Album Reviews for Kraftwerk's 'The Man Machine'


I’d been aware of Kraftwerk from their ‘Autobahn’ single a few years earlier, but nothing else. As the punk scene began to fragment at the end of the 1970’s the pace-setters to come next were the New Romantics and the New Wavers. They were looking for new sounds and styles and the synthesiser was readily available and harked back to the punk ethos of “anyone can do it” because of its ease to use. But the newer bands were still melding electronic music with traditional band line-ups. Kraftwerk had been doing their thing for at least a decade at that point, ignoring the two guitars, bass and drums set up and indeed with someone who could sing.
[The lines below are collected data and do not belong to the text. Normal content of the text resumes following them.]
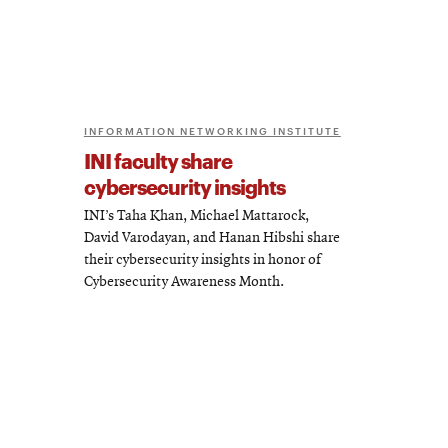
INFORMATION NETWORKING INSTITUTE
INI faculty share
cybersecurity insights
INI’s Taha Khan, Michael Mattarock,
David Varodayan, and Hanan Hibshi share
their cybersecurity insights in honor of
Cybersecurity Awareness Month.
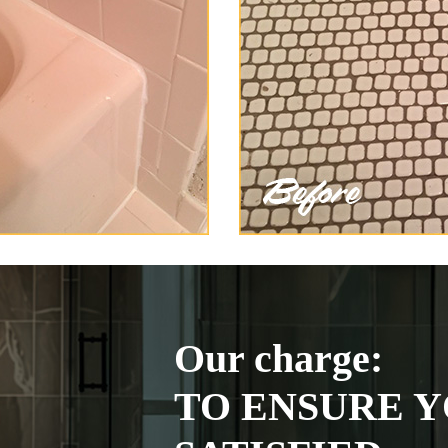
Our charge:
TO ENSURE Y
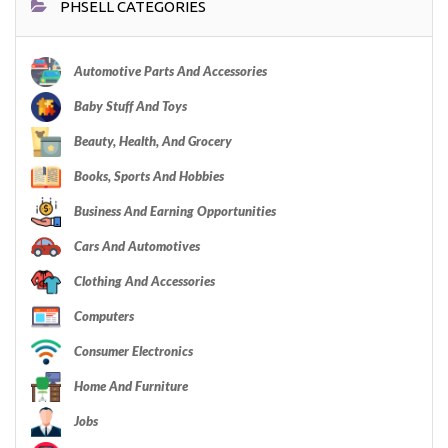
PHSELL CATEGORIES
Automotive Parts And Accessories
Baby Stuff And Toys
Beauty, Health, And Grocery
Books, Sports And Hobbies
Business And Earning Opportunities
Cars And Automotives
Clothing And Accessories
Computers
Consumer Electronics
Home And Furniture
Jobs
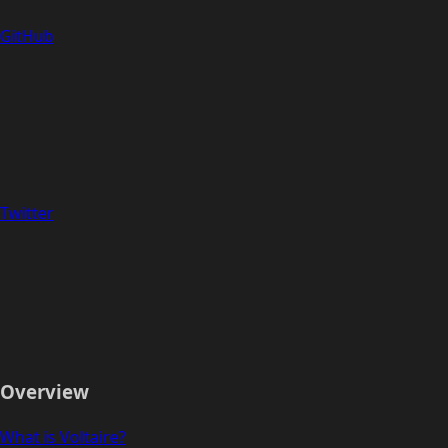
GitHub
Twitter
Overview
What is Voltaire?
The main point of ‘The Man Machine’ was that Kraftwerk had begun to introduce beats that you could dance to. I can remember this album getting played to death at Birmingham clubs such as Holy City Zoo and The Rum Runner.
-Marek





The sound of Der Mencsh Machine is, to me, like cities made of glass crackling with blue tongue licking lashes of electricity.

It is the most pop leaning record of the band's career to that point, with "The Model" being perhaps their best known piece and representing the band's success in honing the new technology they had been working with into instruments which could be accepted and embraced by generations of musical purists.

The Krautrock revolution, as it has become known (though when I mentioned the term to a German friend she did not know it and thought it rather insulting) was the sound of Germany looking to put it's past behind it, but not by jumping on the bandwagon of the popular American music dominating the airwaves. It was the search for a new identity from the ruins of a troubled history.


Its influence is far reaching. I could name LCD Soundsystem and Daft Punk songs that directly lift some of the melodies from Metropolis and The Robots without apology.